Washington, DC – February 21, 2017 – Researchers in Wisconsin have discovered how Listeria monocytogenes, a common foodborne pathogen, travels through the mother’s body to fatally attack the placenta and fetus during early pregnancy in a macaque monkey.
The study, published this week in mBio®, an open-access journal of the American Society for Microbiology, clarifies why Listeria infection is devastating for many infected pregnant women and their fetuses. The work raises questions about our current understanding of the risk for listeriosis in early pregnancy, and reveals clues that may lead to better screening and interventions during pregnancy.
“There was a profound reproductive tract colonization and rapid fetal demise with a first trimester exposure to Listeria,” says Ted Golos, professor of reproductive sciences at the School of Veterinary Medicine at the University of Wisconsin—Madison and senior author on the study. “At any time during pregnancy, we wish that we could carefully monitor what’s happening in the mom and the fetus following exposure to an infectious agent.” (image: scanning electron micrograph of Listeria Monocytogenes, Wikimedia Commons)
Of course, that is nearly impossible to do in human patients, so Golos and his colleagues at the Wisconsin National Primate Research Center have developed a nonhuman primate model of pregnancy using the cynomolgus macaque—a monkey whose pregnancy, placental and fetal development closely matches that of humans.
Listeriosis has been thought to pose the greatest danger to a woman in her third trimester, when it can lead to preterm labor, fetal infection or fetal death. It is the reason pregnant women are cautioned against eating deli meats and milk or soft cheeses that are unpasteurized.
“What makes Listeria particularly dangerous is that it can multiply at refrigeration temperatures,” says Chuck Czuprynski, director of the Food Research Institute at UW-Madison and project collaborator. Most healthy people can easily clear the bacteria from their systems.

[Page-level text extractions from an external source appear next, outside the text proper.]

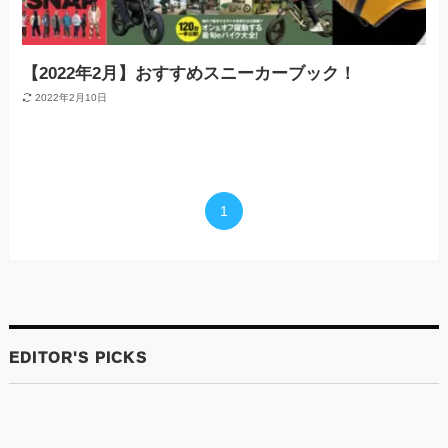
【2022年2月】おすすめスニーカーブック！
2022年2月10日
1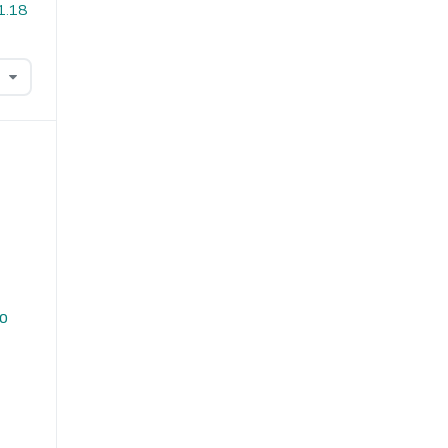
i1.18
do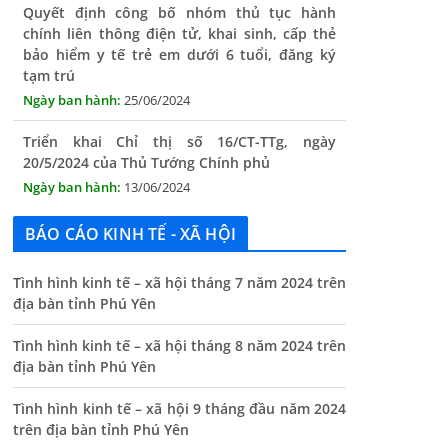
bảo hiểm y tế trẻ em dưới 6 tuổi, đăng ký
tạm trú
25/06/2024
Triển khai Chỉ thị số 16/CT-TTg, ngày
20/5/2024 của Thủ Tướng Chính phủ
13/06/2024
Tăng cường lãnh đạo, chỉ đạo nâng cao cải
cách hành chính
BÁO CÁO KINH TẾ - XÃ HỘI
13/06/2024
Thông báo lịch tiếp công dân định kỳ của Chủ
Tình hình kinh tế – xã hội tháng 7 năm 2024 trên
tịch UBND xã tháng 11/2025
địa bàn tỉnh Phú Yên
01/11/2025
Tình hình kinh tế – xã hội tháng 8 năm 2024 trên
THÔNG BÁO Niêm yết danh mục dịch vụ công
địa bàn tỉnh Phú Yên
trực tuyến toàn trình trên Hệ thống thông
tin giải quyết thủ tục hành chính tỉnh Phú
Tình hình kinh tế – xã hội 9 tháng đầu năm 2024
Yên
trên địa bàn tỉnh Phú Yên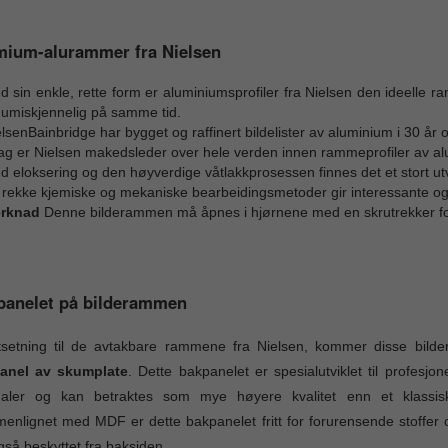
mium-alurammer fra Nielsen
 sin enkle, rette form er aluminiumsprofiler fra Nielsen den ideelle ra
 umiskjennelig på samme tid.
lsenBainbridge har bygget og raffinert bildelister av aluminium i 30 
dag er Nielsen makedsleder over hele verden innen rammeprofiler av a
 eloksering og den høyverdige våtlakkprosessen finnes det et stort utv
rekke kjemiske og mekaniske bearbeidingsmetoder gir interessante og ti
rknad
Denne bilderammen må åpnes i hjørnene med en skrutrekker for å
panelet på bilderammen
tsetning til de avtakbare rammene fra Nielsen, kommer disse bil
anel av skumplate
. Dette bakpanelet er spesialutviklet til profesjo
inaler og kan betraktes som mye høyere kvalitet enn et klassi
nlignet med MDF er dette bakpanelet fritt for forurensende stoffer o
også beskyttet fra baksiden.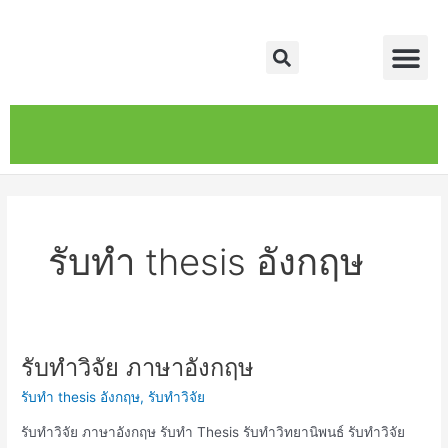
Skip
Me
to
Search
content
หน้าหลัก
เกี่ยวกับ
ติดต่อเรา
บริการของเรา
รับทำ thesis อังกฤษ
รับทำวิจัย ภาษาอังกฤษ
รับ
ทำ
รับทำ thesis อังกฤษ
,
รับทำวิจัย
วิจัย
ภาษา
รับทำวิจัย ภาษาอังกฤษ รับทำ Thesis รับทำวิทยานิพนธ์ รับทำวิจัย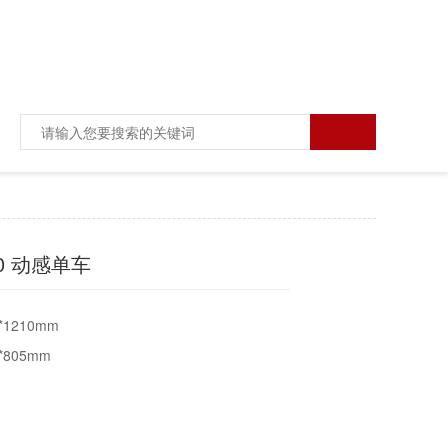
50 动感单车
250*510*1210mm
*805mm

Until now, not much was known about Listeria’s impact on early pregnancy. The new research raises the possibility that some first trimester miscarriages might be due to an undetected Listeria infection, which often causes no or mild symptoms, like low fever or nausea, in pregnant women.
“Obstetricians will tell you that a number of early pregnancy miscarriages are thought to be due to chromosomal problems,” says Golos. “But how many may be due to other causes like infections?”
His team exposed four pregnant macaques to a moderate dose of Listeria bacteria by tube-feeding them a dollop of tainted whipped cream on days 36-46 of gestation—corresponding to about week 6 or 7 of a human pregnancy. They expected to see some adverse pregnancy outcomes, but they were surprised by how rapidly infection spread to the fetus: by days 7-13 after exposure, all four fetuses had died in the womb.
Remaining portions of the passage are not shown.